One winter evening as she sat writing on the couch in front of a crackling fire, the apprentice reached last page of her journal. She felt no sense of satisfaction as one who had finished a novel. The journal contained many poignant observations about life and love, but there was no well-defined beginning to the story or conclusion.
“This is my problem,” thought the apprentice. “I’ve spent my whole life looking for meaning and purpose where there is none. I put hours into this journal, but in the end, it is nothing more than the ramblings of a lost girl.”
With that, she tossed the journal into the fire.
“Don’t underestimate the value of your ramblings.” The alchemist jumped at the sound of the chemist’s voice behind her. “Life is not about where you go or what you do. It’s about who you are. The family that you came from and the family that you create. Once you know who you are, everything else falls into place. You are a scientist, an alchemist, a pharmacist, a healer, and a loving person. You don’t need to try so hard to make a mark on the world. You will make your mark on the world just by being you, a person who can solve any problem thrown at her, a daughter devoted to her parents, a wife who will be faithful to her husband to the end of the world, a woman who will one day instill her children with wisdom, and a citizen who is generous… but only on her own terms. You strive for quality in all that you do. You change every institution that you pass through for the better. And that, dear lady, is the mark you will leave on the world.”

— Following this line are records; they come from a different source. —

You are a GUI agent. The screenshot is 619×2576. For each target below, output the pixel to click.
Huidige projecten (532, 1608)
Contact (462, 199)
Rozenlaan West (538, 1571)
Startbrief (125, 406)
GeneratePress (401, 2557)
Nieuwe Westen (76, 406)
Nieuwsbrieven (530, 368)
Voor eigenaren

“Oh, I am so sorry, love. Look what I’ve done. I’ve taken your gift, put my heart and soul into it, and tossed it into the fire. You are right. I need to stop worrying about the destination. Living is in the journey.”

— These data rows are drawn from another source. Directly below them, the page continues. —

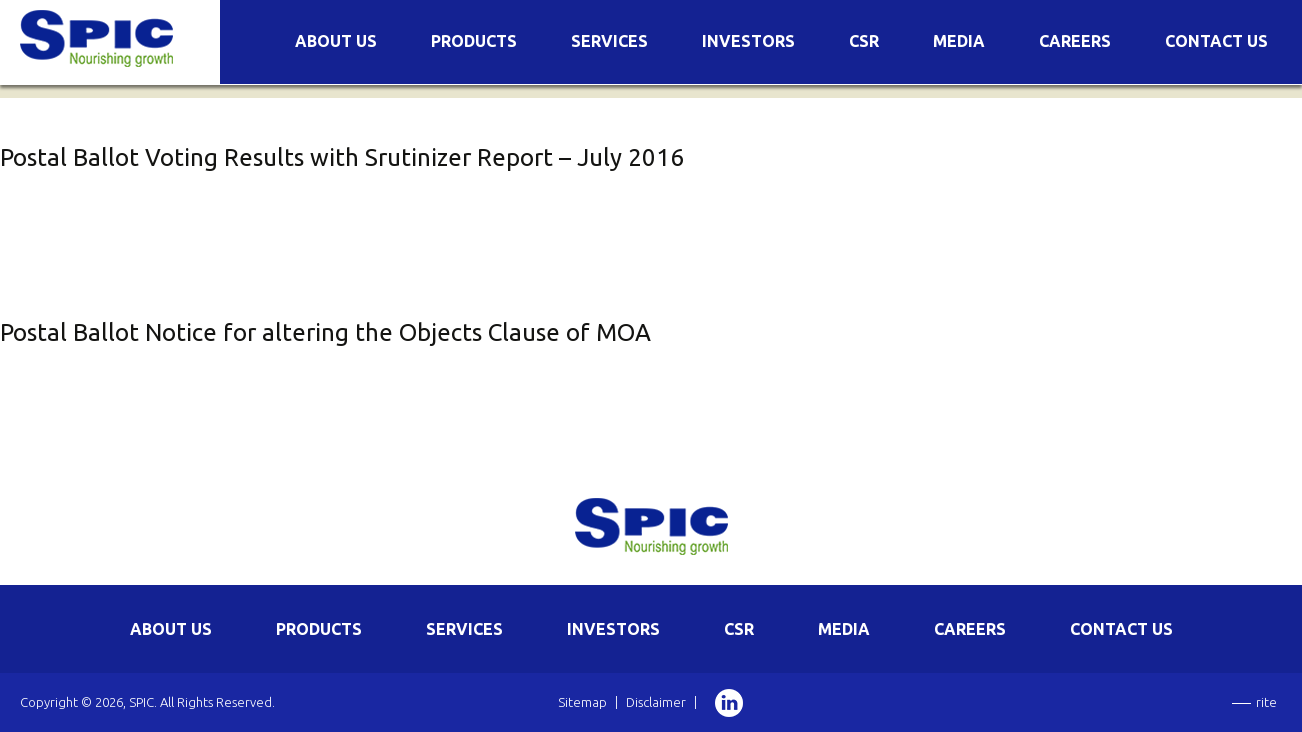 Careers (1075, 41)
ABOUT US (171, 629)
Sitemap (582, 702)
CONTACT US (1121, 629)
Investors (748, 41)
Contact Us (1216, 41)
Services (609, 41)
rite (1266, 702)
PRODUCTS (319, 629)
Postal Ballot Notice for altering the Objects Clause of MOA (325, 332)
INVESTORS (613, 629)
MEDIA (844, 629)
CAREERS (970, 629)
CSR (864, 41)
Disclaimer (656, 702)
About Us (336, 41)
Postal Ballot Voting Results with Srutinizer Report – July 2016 (342, 157)
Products (474, 41)
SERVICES (464, 629)
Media (959, 41) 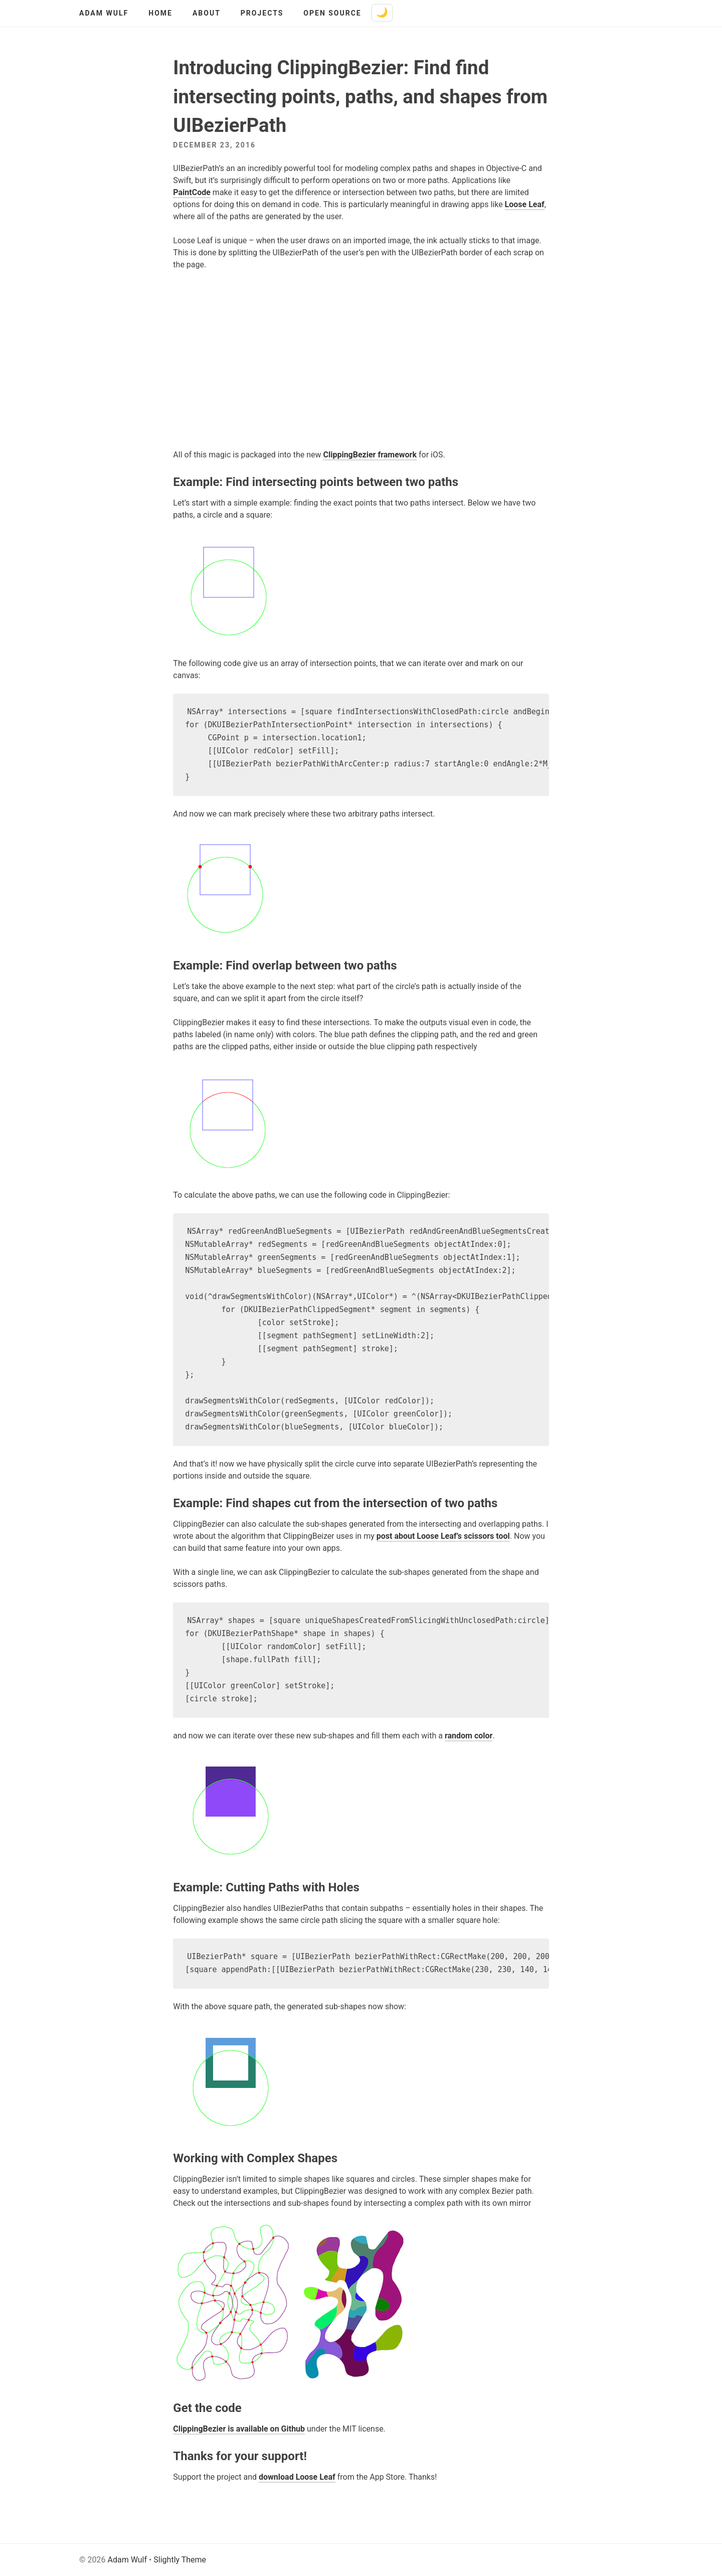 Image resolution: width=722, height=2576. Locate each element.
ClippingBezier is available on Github (239, 2429)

The chemist embraced her, and they fell asleep in each other’s arms before the hearth.
When she awoke, the apprentice lit a lamp and peered into the ashes on the hearth.Her eye caught the glimmer of gold, perking her curiosity. She took a poker and prodded through the ashes and coal, revealing the outline of her journal. Lifting it out of the hearth and dusting it off, she saw that it was, indeed her journal, but it had been transformed in the fire. The cover was now made of gold, and when she opened the book, the alchemist found that each page was a sheet of strong, flexible graphite with shining silver writing crossing each page. She sat down with the book to read it and found that although some of the pages told familiar stories that she could remember recording in the book recently, other pages told stories of her childhood and still others told stories of the children she would one day raise. She saw that her life to this point was, indeed, a good one, and she saw that the adventures ahead would bring both tears and joy but at the end of the day, they were also good. Finally, she saw her vocation as a scientist, alchemist, pharmacist, and healer fulfilled as a developer of new medicines, one who helped define the safety and efficacy of compounds that would bring hope to people now suffering and allow their physicians to make the best treatment decisions possible.
The alchemist closed the book and set it down. She looked at her husband still asleep. She was thankful for all that he had given her and resolved that she had a gift to bear for him as well. Quietly and gently, she nestled into his side once again and fell asleep with newfound peace and new life growing inside her.